The U.S. lacks uniform rules across state and local jurisdictions on the privacy afforded to justice-involved individuals and what criminal justice contact is deemed public information2. Likewise, there is substantial heterogeneity in the development of data access mechanisms for researchers across the country. Lacking authority to compel data provision, CJARS implements a multi-pronged strategy for data acquisition. The team prioritizes data acquisition through data-use agreements, but data are also collected using public records requests, web scraping, bulk data downloads, and data donations.

The CJARS team harmonizes disparate data sources into a standard national data schema to facilitate data integration across jurisdictions and domains of the system. Entries in each of the five CJARS procedural databases reflect events relevant to the corresponding stage of the justice system: the arrest database is measured at the arresting charge level; the adjudication database is measured at the charge level; the probation, incarceration, and parole databases are measured at the level of terms of probation, incarceration, and parole, respectively. More information about the data schema and variables available in each relational database are available in the CJARS data documentation (https://cjars.isr.umich.edu/data-documentation-download). The CJARS data documentation also provides more details about data coverage by time and geography. In addition, the CJARS team is working on publicly available data tools to further assist users in assessing whether CJARS has sufficient data coverage for specific research or statistical applications.
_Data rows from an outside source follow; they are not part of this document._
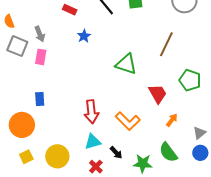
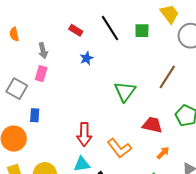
gray square: (17, 46) -> (17, 89), moved
green triangle: (126, 64) -> (125, 91), turned 40
red trapezoid: (158, 94) -> (152, 125), turned -55

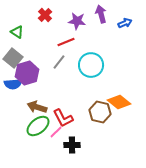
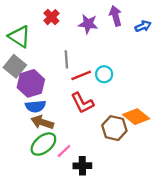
green triangle: (17, 32) -> (19, 36), size x1.5
red line: (66, 42) -> (81, 75), moved
gray line: (59, 62) -> (66, 59), moved, turned -42
cyan circle: (91, 65) -> (104, 74), size x0.6
blue semicircle: (13, 84) -> (35, 106), moved
red L-shape: (63, 118) -> (82, 103), moved

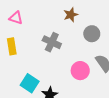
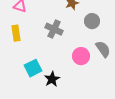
cyan square: (30, 83) -> (33, 68), turned 30

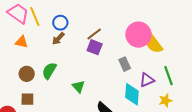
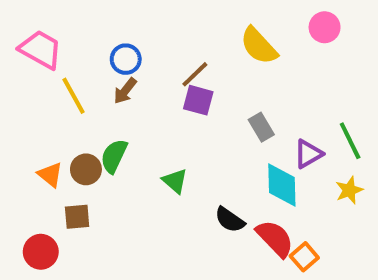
yellow line: (35, 16) -> (73, 96), moved
pink circle: (138, 35) -> (325, 27), moved, size x0.6
orange triangle: (22, 42) -> (50, 175), moved, turned 32
yellow semicircle: (153, 44) -> (259, 46), moved
brown circle: (27, 74) -> (86, 169), moved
Figure 1 provides a visual representation of the organizational structure of the CJARS data infrastructure. Panel A of Fig. 1 shows the relational database structure, where there is one roster file and five procedural databases (one database for each major procedural domains of the justice system). The roster file contains a unique, anonymous identifier, the cjars_id, which identifies individuals within the data system. Each of the five procedural databases also contains the cjars_id to facilitate linkage across phases of the justice system, as well as an event identifier in each database (e.g., arr_id) that uniquely identifies events that occur within a given domain of the justice system. Panel B of Fig. 1 demonstrates how the procedural databases can be linked in conjunction with associative tables to reconstruct the sequence of events that are related to a single criminal episode. More information about the data schema and variables available in each relational database can be found in the CJARS data documentation.

Fig. 1
figure 1

CJARS relational linkage structure of roster and procedural data files.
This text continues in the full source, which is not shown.